UT & Swedbank Data Science Seminar “When, Why and How? The Importance of Business Intelligence”

November 16, 2022October 18, 2023Anastasija Nikiforova 1 Comment

Last week I had the pleasure of taking part in a Data Science Seminar titled “When, Why and How? The Importance of Business Intelligence“. In this seminar, organized by the Institute of Computer Science (University of Tartu) in cooperation with Swedbank, we (me, Mohammad Gharib, Jurgen Koitsalu, Igor Artemtsuk) discussed the importance of BI with some focus on data quality. More precisely, 2 of 4 talks were delivered by representatives of the University of Tartu and were more theoretical in nature, where we both decided to focus our talks on data quality (for my talk, however, this was not the main focus this time), while another two talks were delivered by representatives of Swedbank, mainly elaborating on BI – what it can give, what it already gives, how it is achieved and much more. These talks were followed by a panel moderated by prof. Marlon Dumas.
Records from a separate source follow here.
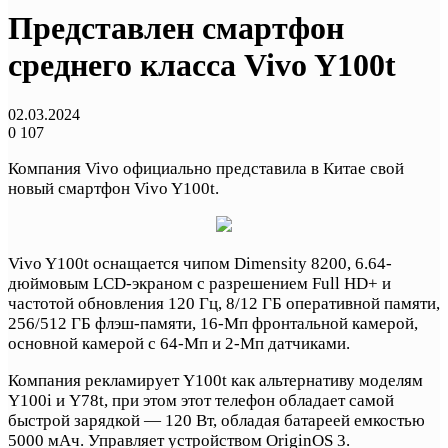
Представлен смартфон
среднего класса Vivo Y100t
02.03.2024
0
107
Компания Vivo официально представила в Китае свой
новый смартфон Vivo Y100t.
Vivo Y100t оснащается чипом Dimensity 8200, 6.64-
дюймовым LCD-экраном с разрешением Full HD+ и
частотой обновления 120 Гц, 8/12 ГБ оперативной памяти,
256/512 ГБ флэш-памяти, 16-Мп фронтальной камерой,
основной камерой с 64-Мп и 2-Мп датчиками.
Компания рекламирует Y100t как альтернативу моделям
Y100i и Y78t, при этом этот телефон обладает самой
быстрой зарядкой — 120 Вт, обладая батареей емкостью
5000 мАч. Управляет устройством OriginOS 3.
Data Science Seminar - UT&Swedbank - GIGO

Data Science Seminar - UT&Swedbank - panel

In a bit more detail…. In my presentation I talked about:

“Data warehouse vs. data lake – what are they and what is the difference between them?” – in a very few words – structured vs unstructured, static vs dynamic (real-time data), schema-on-write vs schema on-read, ETL vs ELT. With further elaboration on What are their goals and purposes? What is their target audience? What are their pros and cons?
“Is the Data warehouse the only data repository suitable for BI?” – no, (today) data lakes can also be suitable. And even more, both are considered the key to “a single version of the truth”. Although, if descriptive BI is the only purpose, it might still be better to stay within data warehouse. But, if you want to either have predictive BI or use your data for ML (or do not have a specific idea on how you want to use the data, but want to be able to explore your data effectively and efficiently), you know that a data warehouse might not be the best option.
“So, the data lake will save my resources a lot, because I do not have to worry about how to store /allocate the data – just put it in one storage and voila?!” – no, in this case your data lake will turn into a data swamp! And you are forgetting about the data quality you should (must!) be thinking of!
“But how do you prevent the data lake from becoming a data swamp?” – in short and simple terms – proper data governance & metadata management is the answer (but not as easy as it sounds – do not forget about your data engineer and be friendly with him [always… literally always :D) and also think about the culture in your organization.
“So, the use of a data warehouse is the key to high quality data?” – no, it is not! Having ETL do not guarantee the quality of your data (transform&load is not data quality management). Think about data quality regardless of the repository!
“Are data warehouses and data lakes the only options to consider or are we missing something?“– true! Data lakehouse!
“If a data lakehouse is a combination of benefits of a data warehouse and data lake, is it a silver bullet?“– no, it is not! This is another option (relatively immature) to consider that may be the best bit for you, but not a panacea. Dealing with data is not easy (still)…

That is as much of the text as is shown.